Monday, November 2, 2009

Making Peace With the Ancestors


Making Peace With the Ancestors

"Dear ones in the house of the dead,
Can you forgive
An old woman who was your proud
Daughter, who now too late
Returns your love?"
   ___ Kathleen Raine, "The Oracle in the Heart"

   We often do not understand those who are closest to us until it is too late. This is especially true of our parents, upon whom we heap the faults of our upbringing. Parents struggle to do the best thing for their children, but these efforts are seldom appreciated until the children themselves become parents and enter into the war of attrition that we call growing up. When we are adults, our activities take us far from our parents' domain. The death of parents is perhaps the last part of growing up, usually happening when we are raising our own children, so that we stand midway between youth and age. Those who now find themselves in the eldest generation of a family discover new respondibilities: as they become grandparents, they look to the new generation to solve old, long-standing problems. This ancestral bequest tends to gather weight and momentum as it rolls from generation to generation, sometimes becoming too heavy for any one person to carry.

  Making peace between ourselves and our ancestors requires two things: the ability to speak the truth lovingly, and the ability to forgive and let go of issues that have muddied the way between us and the dead. We need to offer a work of love, a sign of admiration or praise, a visit, a gift, even a phone call - some direct communication while there is opportunity, before the time for regret is all that is left.

"Make a soul flight to a place where you and a relative who is now dead used to meet together. Speak words that you would have liked to say before death intervened. Listen to the words that your relative speaks to you. Thank and bless your relative."
[From: "The Celtic Spirit" by Caitlin Matthews]

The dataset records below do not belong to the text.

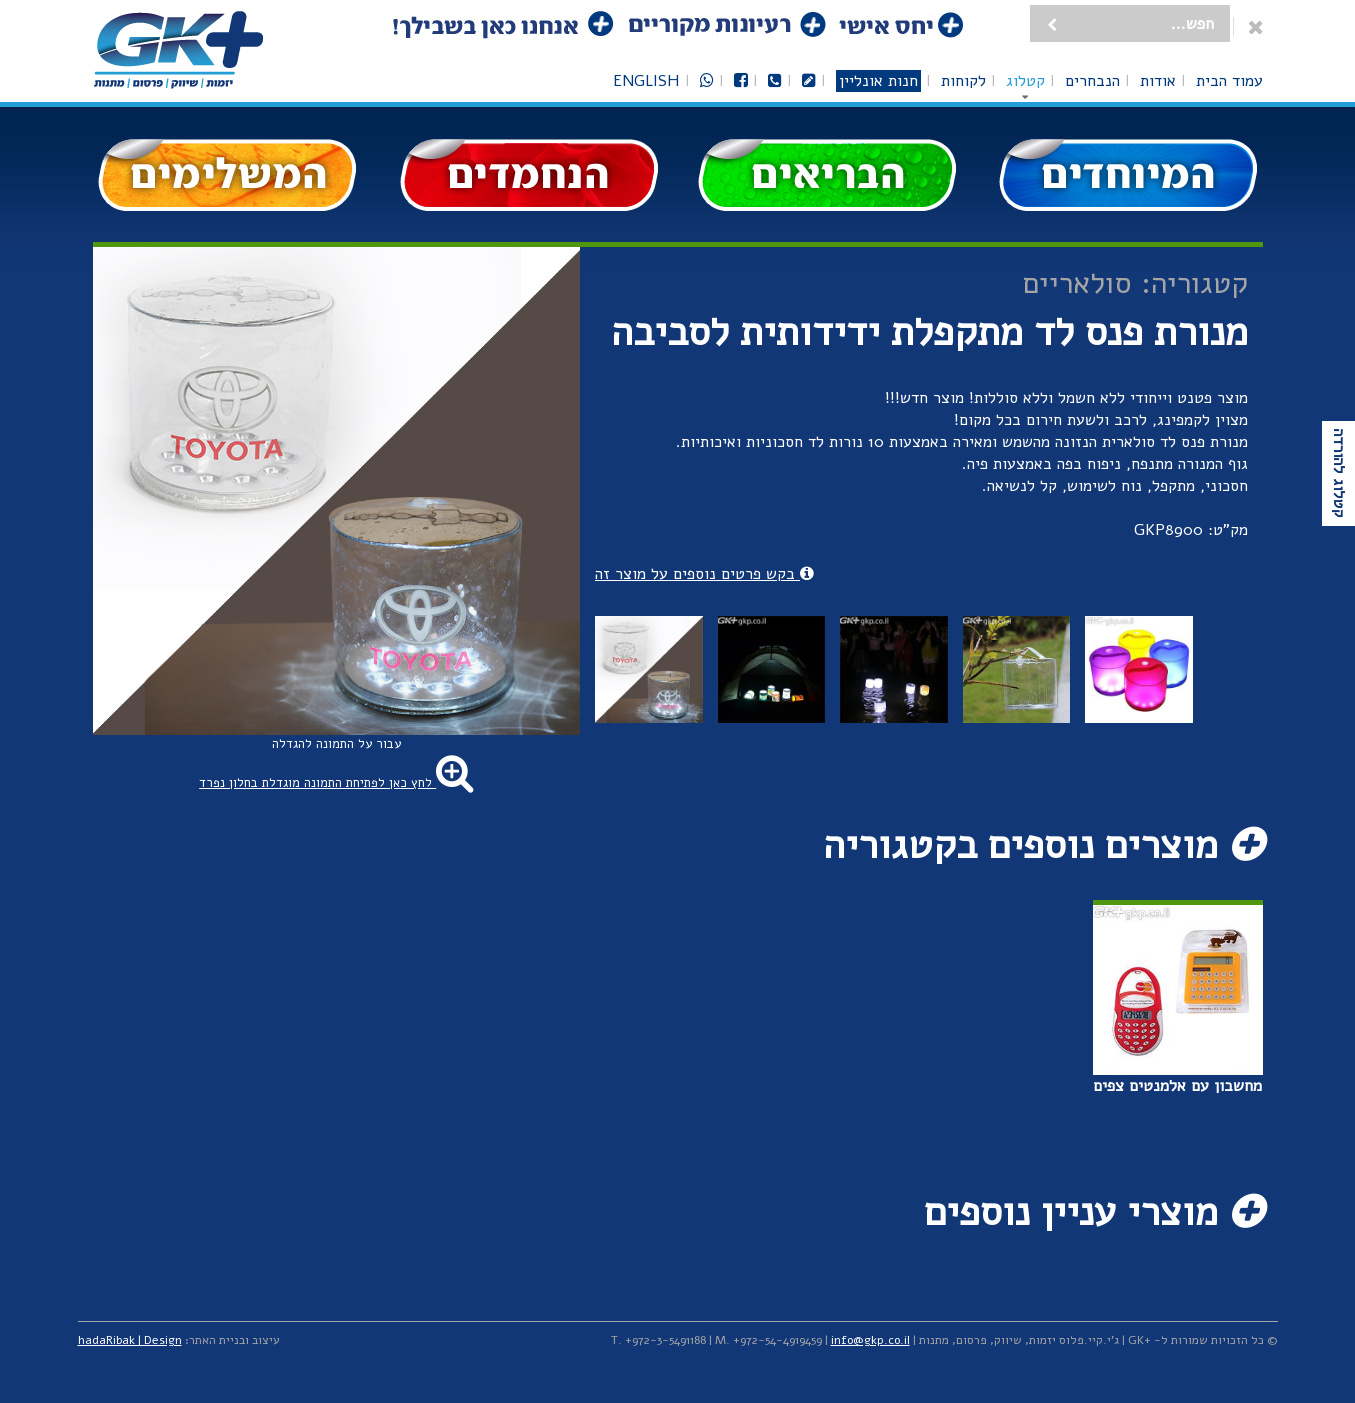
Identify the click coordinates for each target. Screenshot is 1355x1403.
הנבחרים (1092, 81)
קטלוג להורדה (1339, 473)
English (646, 81)
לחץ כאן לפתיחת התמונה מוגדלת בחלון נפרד (336, 783)
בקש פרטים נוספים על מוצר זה (704, 574)
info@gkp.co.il (870, 1340)
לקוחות (963, 81)
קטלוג (1025, 81)
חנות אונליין (878, 81)
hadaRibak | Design (130, 1340)
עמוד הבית (1229, 81)
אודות (1158, 81)
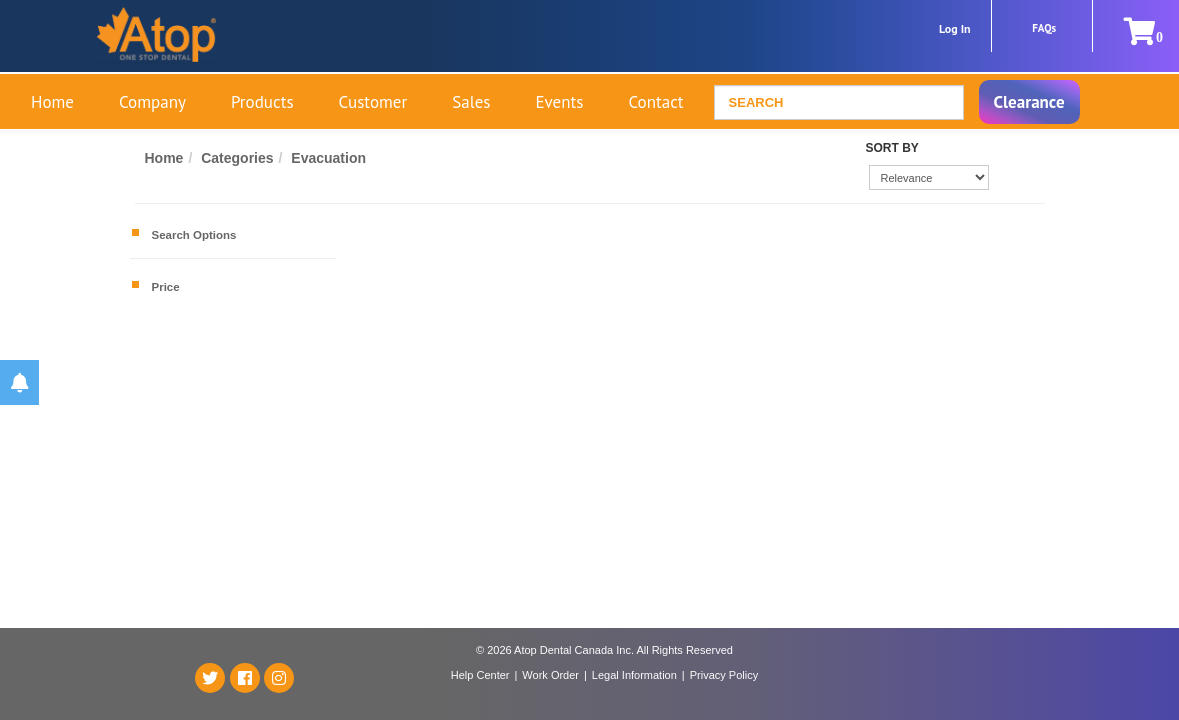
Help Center (480, 675)
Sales (471, 102)
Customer (373, 102)
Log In (955, 28)
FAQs (1044, 28)
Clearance (1029, 102)
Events (559, 102)
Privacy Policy (724, 675)
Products (262, 102)
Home (52, 102)
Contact (655, 102)
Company (152, 102)
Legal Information (634, 675)
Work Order (550, 675)
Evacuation (330, 158)
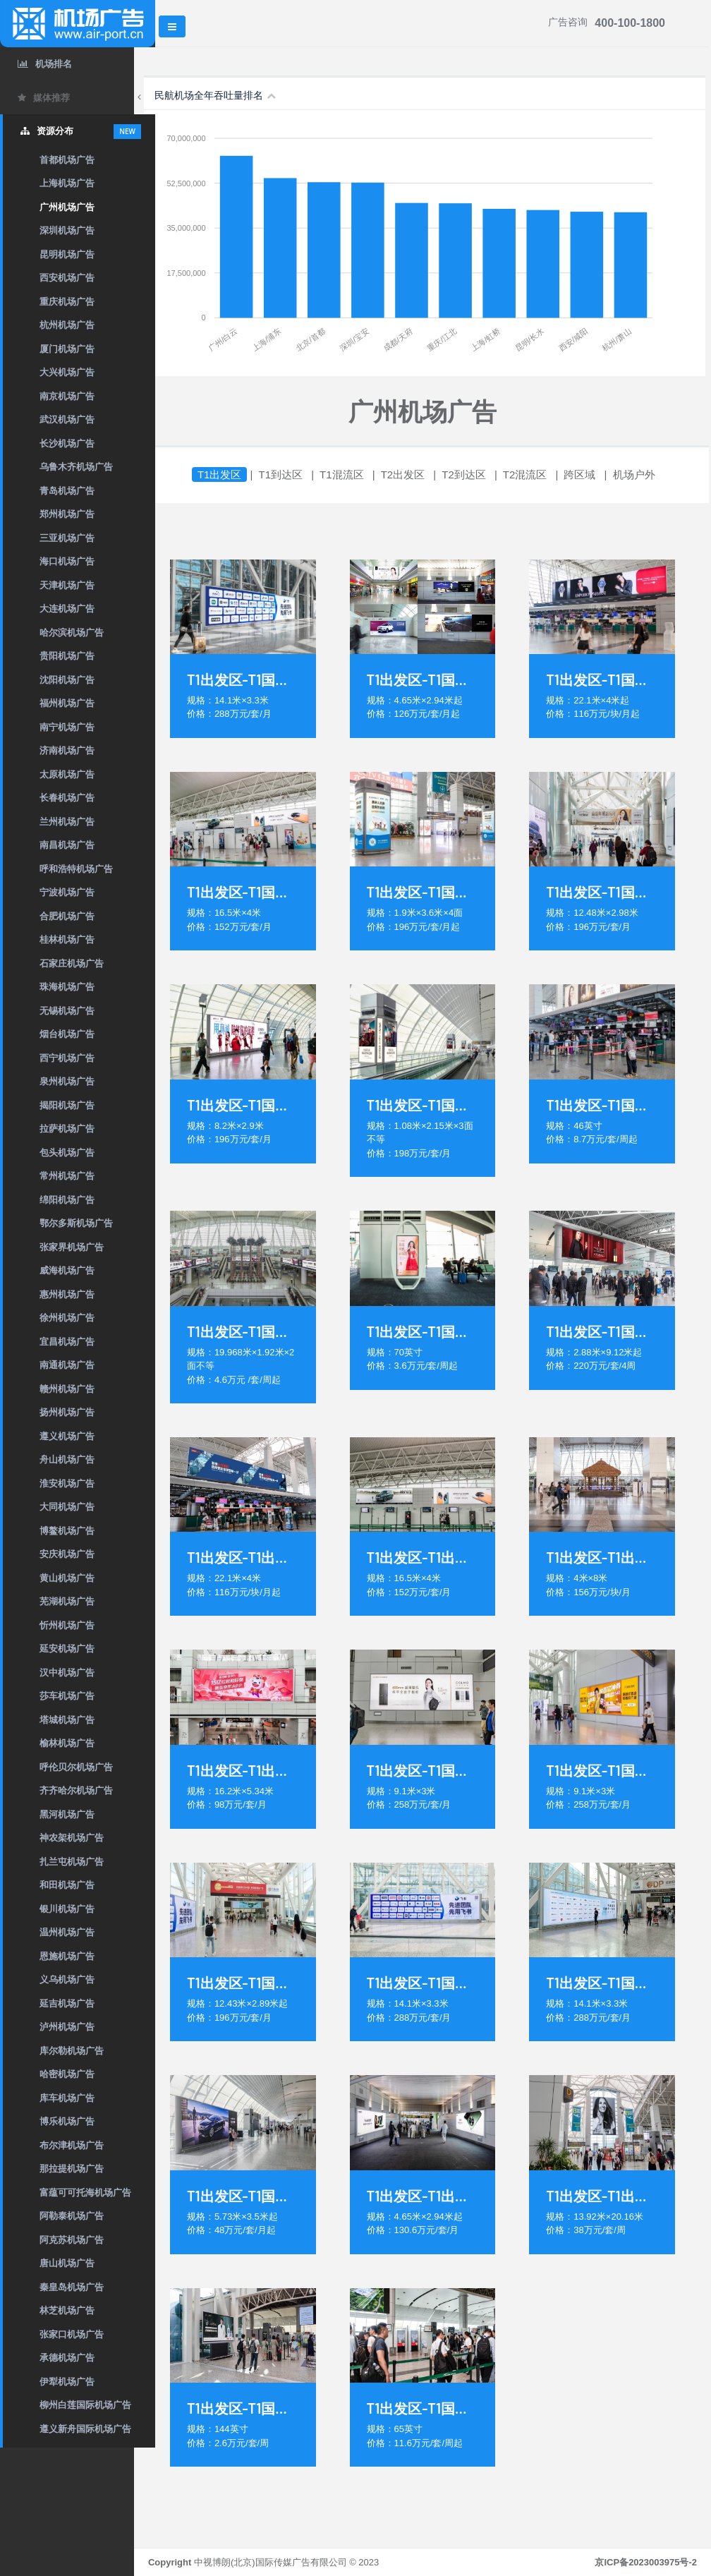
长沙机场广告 (67, 443)
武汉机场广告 (67, 419)
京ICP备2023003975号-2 (646, 2562)
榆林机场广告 (67, 1743)
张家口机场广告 (72, 2334)
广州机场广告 (67, 207)
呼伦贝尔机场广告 (76, 1767)
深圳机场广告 (67, 230)
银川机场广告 (67, 1909)
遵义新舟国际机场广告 (85, 2429)
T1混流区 (363, 474)
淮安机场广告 (67, 1483)
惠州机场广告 (67, 1294)
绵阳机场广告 (67, 1200)
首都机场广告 (67, 160)
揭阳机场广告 (67, 1105)
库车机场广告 (67, 2098)
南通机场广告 (67, 1365)
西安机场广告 (67, 277)
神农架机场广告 (72, 1837)
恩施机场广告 (67, 1956)
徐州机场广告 (67, 1317)
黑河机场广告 (67, 1814)
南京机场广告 (67, 396)
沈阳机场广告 (67, 680)
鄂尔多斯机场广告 (76, 1223)
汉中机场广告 (67, 1672)
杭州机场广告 (67, 325)
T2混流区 (546, 474)
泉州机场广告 (67, 1081)
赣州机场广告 (67, 1389)
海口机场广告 (67, 561)
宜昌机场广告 (67, 1341)
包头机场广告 (67, 1152)
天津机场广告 (67, 585)
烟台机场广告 (67, 1034)
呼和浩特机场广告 (76, 869)
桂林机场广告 (67, 939)
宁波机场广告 (67, 892)
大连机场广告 (67, 608)
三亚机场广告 (67, 538)
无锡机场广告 (67, 1010)
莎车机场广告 (67, 1696)
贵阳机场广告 (67, 656)
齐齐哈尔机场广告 (76, 1790)
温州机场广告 (67, 1932)
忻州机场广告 (67, 1625)
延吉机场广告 (67, 2003)
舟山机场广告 (67, 1459)
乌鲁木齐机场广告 (76, 466)
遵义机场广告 (67, 1436)
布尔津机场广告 (72, 2145)
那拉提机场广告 (72, 2168)
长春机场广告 (67, 797)
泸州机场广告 (67, 2026)
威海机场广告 (67, 1270)
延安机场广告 (67, 1648)
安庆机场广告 (67, 1554)
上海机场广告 (67, 183)
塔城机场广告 (67, 1720)
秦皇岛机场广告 (72, 2287)
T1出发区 (241, 474)
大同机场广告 (67, 1506)
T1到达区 (302, 474)
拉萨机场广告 (67, 1128)
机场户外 (655, 474)
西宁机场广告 (67, 1058)
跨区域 (601, 474)
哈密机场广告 (67, 2074)
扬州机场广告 (67, 1412)
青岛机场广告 (67, 490)
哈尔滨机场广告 (72, 632)
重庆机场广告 (67, 301)
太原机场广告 (67, 774)
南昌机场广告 (67, 845)
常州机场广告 (67, 1176)
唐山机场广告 (67, 2263)
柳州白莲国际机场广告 (85, 2405)
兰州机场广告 (67, 821)
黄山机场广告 (67, 1578)
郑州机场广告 (67, 514)
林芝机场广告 (67, 2310)
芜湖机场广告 (67, 1601)
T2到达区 (485, 474)
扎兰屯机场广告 (72, 1861)
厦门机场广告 (67, 349)
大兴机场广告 (67, 372)
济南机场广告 (67, 750)
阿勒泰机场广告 (72, 2216)
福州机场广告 (67, 703)
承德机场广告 (67, 2357)
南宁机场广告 (67, 727)
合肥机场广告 (67, 916)
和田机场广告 (67, 1885)
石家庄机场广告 (72, 963)
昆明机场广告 (67, 254)
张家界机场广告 (72, 1247)
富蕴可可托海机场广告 (85, 2192)
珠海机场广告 (67, 986)
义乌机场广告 (67, 1979)
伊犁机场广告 (67, 2381)
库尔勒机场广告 (72, 2050)
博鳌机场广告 (67, 1530)
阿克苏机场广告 (72, 2240)
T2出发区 (424, 474)
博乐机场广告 (67, 2121)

The Inner Cauldron - Reclaiming

   The quarter of Samhain teaches us about our Shadow: all the fears, blind spots, negativity, and unresolved issues about ourselves and life in general that must be recognized, accepted and reclaimed before we can become whole. Much of the power of Celtic spirituality lies in this willingness to embrace our dark side. Rather than insisting we turn ever toward the light, as certainly New Age spiritual paths would have us do, the Celtic Dark Goddess takes us down to bring us face to face with our own hidden darkness, for, as Jung once said, "One does not become enlightened by imaginary figures of light, but by making darkness conscious." 

  The Cailleach, the Morrigan, and all Hag aspects of the goddess play the role of Dweller on the Threshold, the figure who guards the entrance to the inner planes. She is the Queen of Air and Darkness, who embodies our Shadow in a fearsome manner, yet she is not evil in herself, she is merely reflecting back to us our own weaknesses, illusions, and fears. If we cannot face our own negativity, we are not ready to proceed further on the spiritual path. But if we can meet the Shadow with equalinimity, its formidable appearance dissolves, and we are initiated into deeper truths and realities.